In her letter, Chrystia Freeland asked that knowledge of French become an important criterion for securing promotions at the airline, which is subject to the Official Languages Act.

Freeland sent the letter to Vagn Sorensen, chairman of the airline’s board of directors, following controversy started by CEO Michael Rousseau’s mostly English speech to the Chamber of Commerce of Metropolitan Montreal last week.

Rousseau had told reporters after his speech that he had been too busy to learn French and said he had no trouble living in English in Quebec for 14 years. The comments sparked backlash across the province.

“I’ve been able to live in Montreal without speaking French, and I think that’s a testament to the city of Montreal,” he said. Asked why he hadn’t learned the language, Rousseau replied: “If you look at my work schedule, you’d understand why.”

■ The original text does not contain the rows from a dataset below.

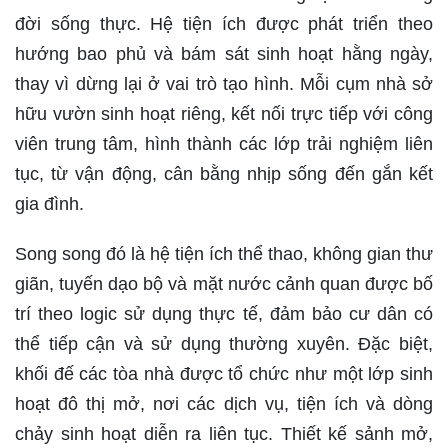
đời sống thực. Hệ tiện ích được phát triển theo
hướng bao phủ và bám sát sinh hoạt hằng ngày,
thay vì dừng lại ở vai trò tạo hình. Mỗi cụm nhà sở
hữu vườn sinh hoạt riêng, kết nối trực tiếp với công
viên trung tâm, hình thành các lớp trải nghiệm liên
tục, từ vận động, cân bằng nhịp sống đến gắn kết
gia đình.
Song song đó là hệ tiện ích thể thao, không gian thư
giãn, tuyến dạo bộ và mặt nước cảnh quan được bố
trí theo logic sử dụng thực tế, đảm bảo cư dân có
thể tiếp cận và sử dụng thường xuyên. Đặc biệt,
khối đế các tòa nhà được tổ chức như một lớp sinh
hoạt đô thị mở, nơi các dịch vụ, tiện ích và dòng
chảy sinh hoạt diễn ra liên tục. Thiết kế sảnh mở,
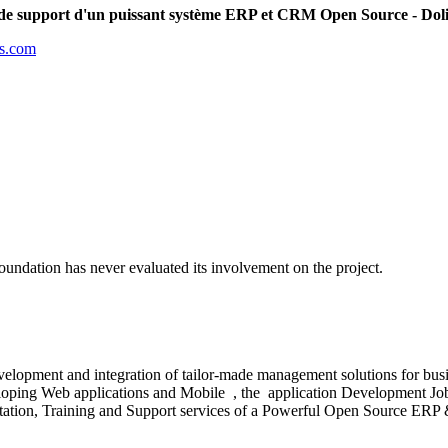
t de support d'un puissant système ERP et CRM Open Source - Doli
ts.com
oundation has never evaluated its involvement on the project.
evelopment and integration of tailor-made management solutions for bus
Developing Web applications and Mobile , the application Development J
mentation, Training and Support services of a Powerful Open Source ER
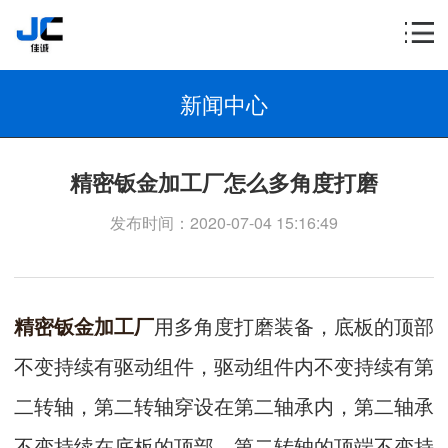
新闻中心
精密钣金加工厂怎么多角度打磨
发布时间：2020-07-04 15:16:49
精密钣金加工厂
用多角度打磨装备，底板的顶部
不变持续有驱动组件，驱动组件内不变持续有第
二转轴，第二转轴穿设在第二轴承内，第二轴承
不变持续在底板的顶部，第二转轴的顶端不变持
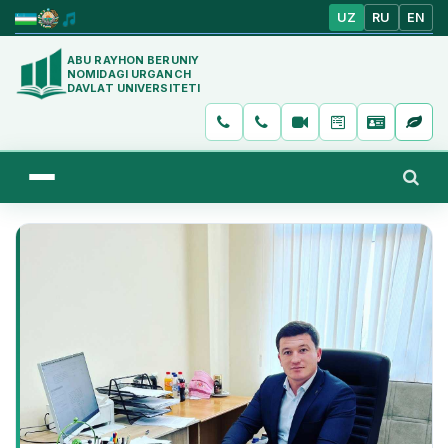
UZ
RU
EN
ABU RAYHON BERUNIY
NOMIDAGI URGANCH
DAVLAT UNIVERSITETI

The next day, Rousseau released a statement offering an apology in both languages.

“I want to make it clear that in no way did I mean to show disrespect for Quebecers and Francophones across the country,” Rousseau’s statement read. “I apologize to those who were offended by my remarks.”

Freeland expressed the federal government’s “disappointment” with Rousseau’s comments and argued it was “utterly inconsistent with the company’s commitment to both official languages that has been in place for decades.”

She also said the board of directors should conduct a review of its policies and practices relating to the airline’s use of French and should make those results public.